In the study of the incidence of "supine hypotensive syndrome", Holmes [12] noticed that some patients, particular those with more severe hypotension (systolic BP decreased > 40%), experienced bradycardia instead of tachycardia, indicating severe reduction of venous return. Bradycardia is caused by atrial reflex, also called Bainbridge Reflex named after Francis Arthur Bainbridge, a British physiologist. In 1915, Bainbridge discovered atrial reflex in the experiments on dogs which showed an increase in blood flow to the heart produced tachycardia. In 1982, researchers confirmed the existence of the Bainbridge reflex in humans [13].

Briefly, atrial reflex is a positive feedback mechanism.
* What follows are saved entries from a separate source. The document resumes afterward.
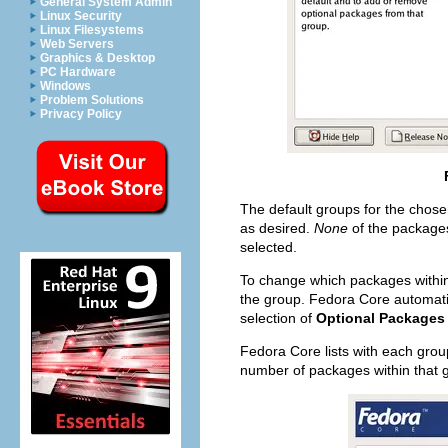
General System Admin
Linux Security
Linux Filesystems
Web Servers
Graphics & Desktop
PC Hardware
Windows
Problem Solutions
Privacy Policy
The default groups for the chose
as desired.
None
of the packages
selected.
To change which packages within 
the group. Fedora Core automatic
selection of
Optional Packages
Fedora Core lists with each group
number of packages within that 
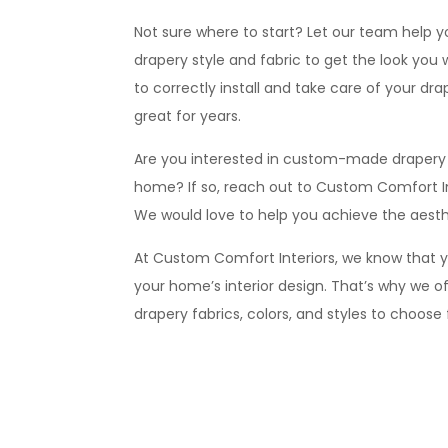
Not sure where to start? Let our team help 
drapery style and fabric to get the look you
to correctly install and take care of your drape
great for years.
Are you interested in custom-made drapery th
home? If so, reach out to Custom Comfort In
We would love to help you achieve the aesthe
At Custom Comfort Interiors, we know that yo
your home’s interior design. That’s why we of
drapery fabrics, colors, and styles to choose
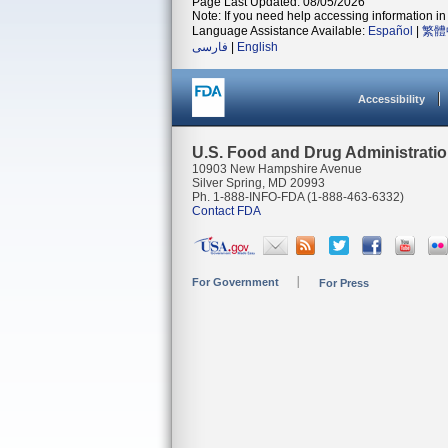
Page Last Updated: 08/05/2026
Note: If you need help accessing information in 
Language Assistance Available:
Español
|
繁體
فارسی
|
English
Accessibility
U.S. Food and Drug Administrati
10903 New Hampshire Avenue
Silver Spring, MD 20993
Ph. 1-888-INFO-FDA (1-888-463-6332)
Contact FDA
For Government
For Press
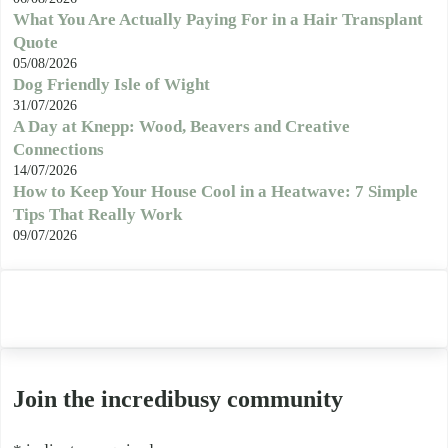
What You Are Actually Paying For in a Hair Transplant
Quote
05/08/2026
Dog Friendly Isle of Wight
31/07/2026
A Day at Knepp: Wood, Beavers and Creative
Connections
14/07/2026
How to Keep Your House Cool in a Heatwave: 7 Simple
Tips That Really Work
09/07/2026
Join the incredibusy community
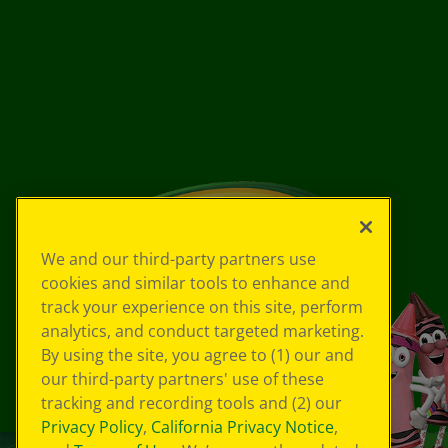
We and our third-party partners use
cookies and similar tools to enhance and
track your experience on this site, perform
analytics, and conduct targeted marketing.
By using the site, you agree to (1) our and
our third-party partners' use of these
tracking and recording tools and (2) our
Privacy Policy
,
California Privacy Notice
,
As the pressures in the superior and inferior vena cava increase as a result of increased venous return, the atrial pressure raised. This stimulates the stretch receptors in the atrium and (vena cava and pulmonary) venous system. Activation of these stretch receptors lead to increased sympathetic activity and decreased parasympathetic tone via the vagus nerve to the sinoatrial node. In order to protect the venous system from too much pressure, the heart pumps blood to arteries as soon as possible by compensatory tachycardia. In his original study, Bainbridge did not describe the bradycardia response to decreased venous return. However, this was confirmed later by others and named as "reverse Bainbridge reflex". Recently, it was suggested, a full Bainbridge reflex (increase in heart rate (HR) in response to increased venous return and decrease in HR in response to decreased venous return), also known as "cardiopulmonary reflex [14].

The second cardiovascular reflex, contrast to atrial reflex, arterial "baroreceptor reflex", was described about 8 or 9 years after Bainbridge's study. In humans, baroreceptor reflex is more dominant than Bainbridge reflex because of the need to compensate for the changes in BP that accompany changes in posture. The effect of Bainbridge reflex on HR is in opposition to that of "baroreceptor reflex". Bainbridge reflex is more dominant when venous pressure (not arterial pressure) increases due to the increased venous return, leading to tachycardia (positive feedback); Baroreceptor reflex is more dominant when arterial pressure (not venous pressure) decreases, leading to tachycardia (negative feedback).

The third cardiovascular reflex is "Bezold–Jarisch reflex" which is a triad of bradycardia, hypotension, and apnea/hypopnea after IV injection of veratrum alkaloids in animal experiments. The receptors of "Bezold–Jarisch reflex" are located in the ventricular walls, not the great vessels. It has been reported that, during mild to moderate hemorrhage, the baroreceptor reflex is activated to increase the HR and myocardial contractility, and peripheral vascular resistance in attempt to normalize BP. During severe hemorrhage (approximately > 30% of blood volume), the nearly empty ventricles contract vigorously. This mechanical stimulation activates ventricular receptors (not the stretch receptors in the atrium and the vena cava); leading to reflex bradycardia, decrease in total peripheral resistance and arterial blood pressure [14].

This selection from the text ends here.